Tenía entendido que era una ciudad muy grande y bonita, en la que había muchas casas todas juntas, sin campo de por medio; y en donde a las mujeres se les decía “damas”, las cuales usan unos vestidos enormes, y un esperpento de sombrero llamado “miriñaque”. A no ser que vendan velas o mazamorra, en cuyo caso no se les dice damas, sino “negras”, y llevan pañuelos en la cabeza.
Los hombres suelen ser muy elegantes, como mi padre, aunque tengo entendido que no llevan armas, y se pasan el día en la Estación Central, que se llama Cabildo, peleándose con el Rey, o Virrey, quien, parece ser, que se escapó con un cofre lleno de oro, a la ciudad de Córdoba, cuando llegaron los ingleses a poner el ferrocarril.
Pero, en todo caso, era el Rey, y dueño de todo. Además, decía mi padre, que todos los reyes hacen esto de cargarse con el oro y salir disparando.
Lo cierto es que se la pasaban entre guerras, ventas de mazamorras y velas, peleas en el Cabildo, declaraciones de independencia, y cosas parecidas, mientras sus mujeres, vestidas como payasos, no hacían otra cosa que pasear.
Extraña cosa, nunca entendí como podían vivir entre esos quehaceres sin que nadie se ocupe del ganado o de la labranza.
También sabía que al lado de la Estación Central estaba el puerto, con sus barcos y su mar. Que era como el bebedero de las vacas, pero mucho más grande, y los barcos unos inventos de papel, que el maestro echaba a andar hasta Europa… o hasta que se lo comía una vaca bruta, que no sabía nada de navegación, ni de geografía. Cuando muchos años después vi una fragata me decepcionó saber que no eran de papel.
Esto con respecto al tren que iba al norte.
Con respecto al otro, llegaba hasta el final del mundo, en donde había una ciudad y una cárcel, luego hielo y mar… “el continente blanco”

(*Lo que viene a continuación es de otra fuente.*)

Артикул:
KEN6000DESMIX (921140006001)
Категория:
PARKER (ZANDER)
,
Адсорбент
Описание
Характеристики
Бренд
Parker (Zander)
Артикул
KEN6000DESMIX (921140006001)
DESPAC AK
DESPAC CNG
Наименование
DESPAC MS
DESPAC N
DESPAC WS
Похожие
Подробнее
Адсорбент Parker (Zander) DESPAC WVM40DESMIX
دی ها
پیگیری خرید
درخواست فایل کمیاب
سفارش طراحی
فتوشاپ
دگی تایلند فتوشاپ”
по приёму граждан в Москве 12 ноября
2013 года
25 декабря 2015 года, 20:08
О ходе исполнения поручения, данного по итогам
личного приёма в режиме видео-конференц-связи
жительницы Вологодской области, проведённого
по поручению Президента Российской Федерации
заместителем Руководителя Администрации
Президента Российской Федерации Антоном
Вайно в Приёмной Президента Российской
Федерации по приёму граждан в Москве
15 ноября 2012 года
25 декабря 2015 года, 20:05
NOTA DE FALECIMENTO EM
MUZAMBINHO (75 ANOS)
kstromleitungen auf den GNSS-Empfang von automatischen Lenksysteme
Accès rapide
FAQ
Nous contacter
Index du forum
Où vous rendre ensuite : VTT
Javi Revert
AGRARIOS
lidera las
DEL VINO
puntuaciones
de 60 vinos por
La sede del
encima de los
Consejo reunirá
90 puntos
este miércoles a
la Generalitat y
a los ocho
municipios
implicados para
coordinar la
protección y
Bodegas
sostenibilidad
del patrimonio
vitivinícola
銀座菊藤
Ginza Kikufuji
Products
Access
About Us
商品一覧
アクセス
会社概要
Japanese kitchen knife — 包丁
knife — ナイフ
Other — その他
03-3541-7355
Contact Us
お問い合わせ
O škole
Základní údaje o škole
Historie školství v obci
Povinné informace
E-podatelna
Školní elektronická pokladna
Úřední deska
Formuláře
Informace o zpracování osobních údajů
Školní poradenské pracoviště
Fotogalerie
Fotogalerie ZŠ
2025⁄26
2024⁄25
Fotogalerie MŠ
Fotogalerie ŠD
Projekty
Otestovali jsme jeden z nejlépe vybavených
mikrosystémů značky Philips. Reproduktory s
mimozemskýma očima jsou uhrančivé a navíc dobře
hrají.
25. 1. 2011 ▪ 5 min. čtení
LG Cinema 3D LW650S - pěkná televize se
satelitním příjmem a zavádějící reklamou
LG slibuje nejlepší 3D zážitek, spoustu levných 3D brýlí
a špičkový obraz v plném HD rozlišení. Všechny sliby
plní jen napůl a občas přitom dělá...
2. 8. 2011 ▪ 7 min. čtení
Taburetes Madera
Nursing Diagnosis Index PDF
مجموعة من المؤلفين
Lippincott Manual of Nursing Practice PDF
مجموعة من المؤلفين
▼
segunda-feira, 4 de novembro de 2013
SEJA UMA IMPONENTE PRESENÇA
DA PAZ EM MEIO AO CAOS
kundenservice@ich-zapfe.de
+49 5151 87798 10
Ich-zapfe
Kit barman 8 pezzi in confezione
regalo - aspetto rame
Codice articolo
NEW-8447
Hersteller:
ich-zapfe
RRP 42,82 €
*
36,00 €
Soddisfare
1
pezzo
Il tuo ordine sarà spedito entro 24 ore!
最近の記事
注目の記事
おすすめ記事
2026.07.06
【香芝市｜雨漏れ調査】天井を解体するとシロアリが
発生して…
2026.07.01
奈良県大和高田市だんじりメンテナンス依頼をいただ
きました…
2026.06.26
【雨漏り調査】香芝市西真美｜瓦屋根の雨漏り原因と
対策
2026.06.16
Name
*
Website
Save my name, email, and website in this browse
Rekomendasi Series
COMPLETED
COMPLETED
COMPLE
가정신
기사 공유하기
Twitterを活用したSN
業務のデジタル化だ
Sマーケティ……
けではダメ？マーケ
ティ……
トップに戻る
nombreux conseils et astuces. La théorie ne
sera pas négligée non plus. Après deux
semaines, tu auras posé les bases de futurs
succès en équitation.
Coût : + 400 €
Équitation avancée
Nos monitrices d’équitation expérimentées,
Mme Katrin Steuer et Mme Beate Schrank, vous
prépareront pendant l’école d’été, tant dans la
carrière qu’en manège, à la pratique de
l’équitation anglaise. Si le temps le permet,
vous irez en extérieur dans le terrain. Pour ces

- Que todavía no ha sido conquistado por el hombre, pero que pronto lo será- decía el maestro.
La escuela funcionaba en el comedor de mi casa entre los libros, la chimenea siempre prendida, las armas, las idas y venidas de mi madre en sus tareas.
Éramos nueve alumnos alrededor de la mesa familiar escuchando extasiados unas vainas de “Jardines colgantes de Babilonia”, de “muros de Jericó caídos al toque de trompeta”, de los teoremas de un tal Tales y otro Pitágoras, de un muchacho que mataba gigantes a gomerazos, y de unos monos que se transformaban en hombres de a poquito, motivo por el cual los africanos, que nunca habíamos visto, eran negros. Cosa de la que ya comenzábamos a desconfiar.
- yo creo que tu tata está chiflado…- me dijo una tarde Miguel, mientras hacíamos puntería con mi carabina.
- yo también- respondí susurrando al oído, como si pudiese escucharnos en el medio de la pampa.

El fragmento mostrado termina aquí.